5-iodouracil (IU) is an analog for a nucleobase, a component of a large, biologically relevant molecule. While the radiosensitizing effect of IU in radiation-based cancer therapies has been known for a long time, the exact molecular mechanisms behind it (i.e., the capacity of IU to locally augment the radiation damage to tumor cells by intratumoral administration of the agent) have not been deciphered thus far. Here, we illustrate how the molecules break apart after exposure to intense x-ray free-electron laser pulses and show what ionic fragments are formed via the breakage of the molecular edifice shortly after the inner-shell ionization, thereby shedding light on the role of energetic ions in the initiation of damaging reactions.

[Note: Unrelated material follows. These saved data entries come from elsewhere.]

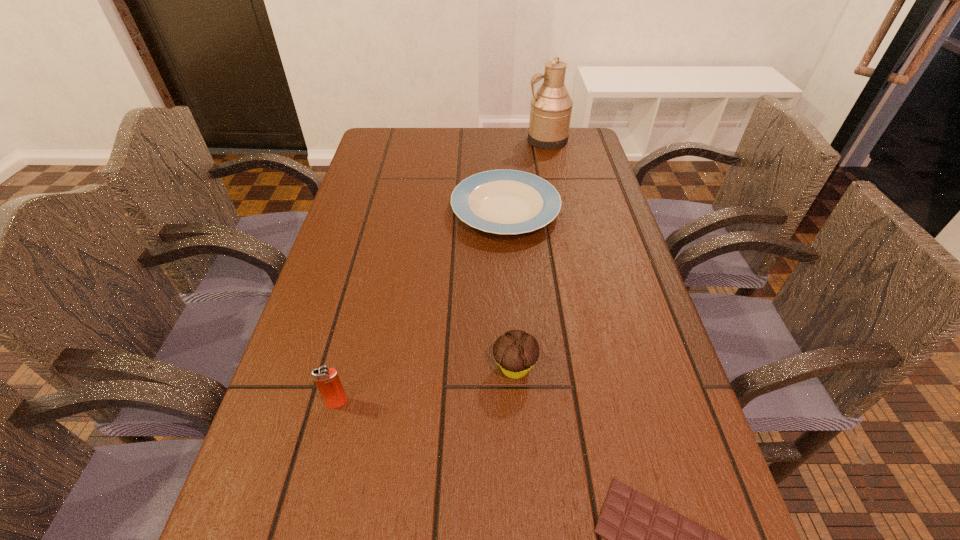 Find the location of a particular element. This screenshot has height=540, width=960. the farthest object is located at coordinates (550, 113).

The width and height of the screenshot is (960, 540). What are the coordinates of `pitcher` in the screenshot? It's located at (550, 113).

Where is `the second nearest object`? the second nearest object is located at coordinates (327, 380).

At what (x,y) coordinates should I click in order to perform the action: click on igniter. Please return your answer as a coordinate pair (x, y). The width and height of the screenshot is (960, 540). Looking at the image, I should click on (327, 380).

You are a GUI agent. You are given a task and a screenshot of the screen. Output one action in this format:
    pyautogui.click(x=<x>, y=<y>)
    Task: Click on the third nearest object
    Image resolution: width=960 pixels, height=540 pixels.
    Given the screenshot: What is the action you would take?
    pyautogui.click(x=516, y=352)

Locate an element on the screen. The height and width of the screenshot is (540, 960). the third shortest object is located at coordinates (516, 352).

Locate an element on the screen. The height and width of the screenshot is (540, 960). plate is located at coordinates (497, 201).

Identify the location of the second farthest object. pos(497,201).

I want to click on free spot located on the left of the pitcher, so click(466, 139).

Where is `free space located 0.230m on the back of the igniter`? This screenshot has height=540, width=960. free space located 0.230m on the back of the igniter is located at coordinates (362, 302). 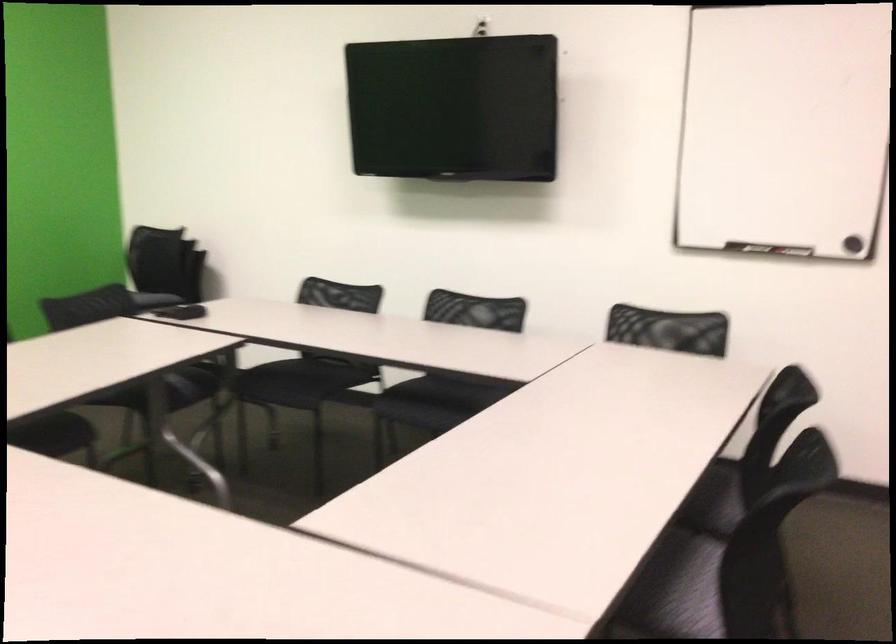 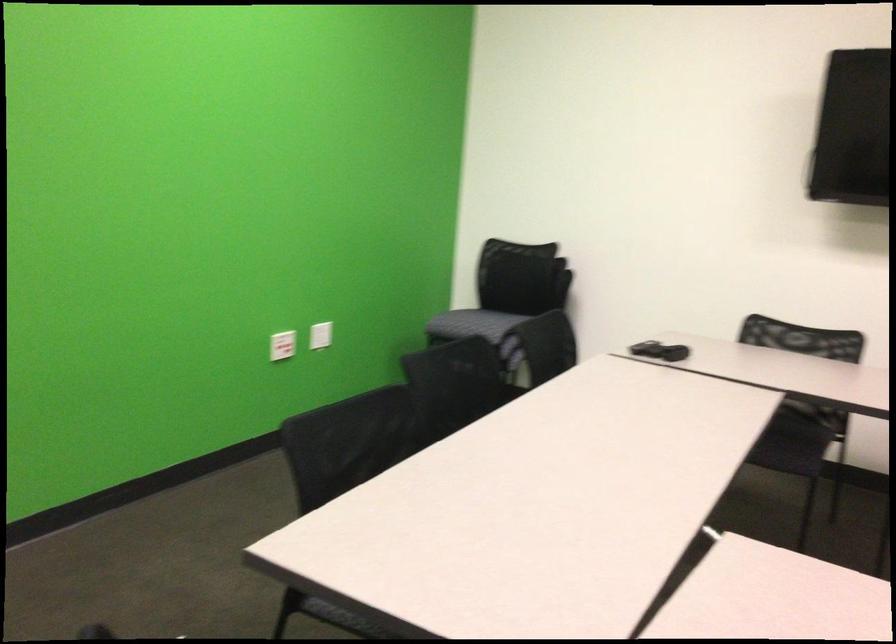 Where in the second image is the point corresponding to point 298,399 from the first image?

(791, 444)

We carry out “Coulomb explosion” ion momentum imaging experiments for IU using ultrashort (10 fs) intense (5.5 keV) x-ray free-electron laser pulses at the SACLA facility in Japan. We also employ molecular-dynamics numerical simulations, which clearly indicate that at the very early stages of the charge and nuclear dynamics following the interaction with the x-ray free-electron laser radiation, only hydrogen atoms have time to move significantly; the remaining atomic and ionic fragments do not change their position significantly. Furthermore, the bonds between the heavier atoms elongate only slightly. This result validates the methodology for single-shot diffractive imaging of biopolymers as a reliable tool. Our work additionally provides clear evidence of the local production of a “radiation soup” consisting of energetic ions whose local damage effect adds to that of the genotoxic low-energy electrons generated by electronic relaxation cascading mechanisms.

We expect that the production of the radiation soup revealed here will contribute to the general understanding of how radiosensitizers work and will inspire the design of novel radiosensitizing drugs.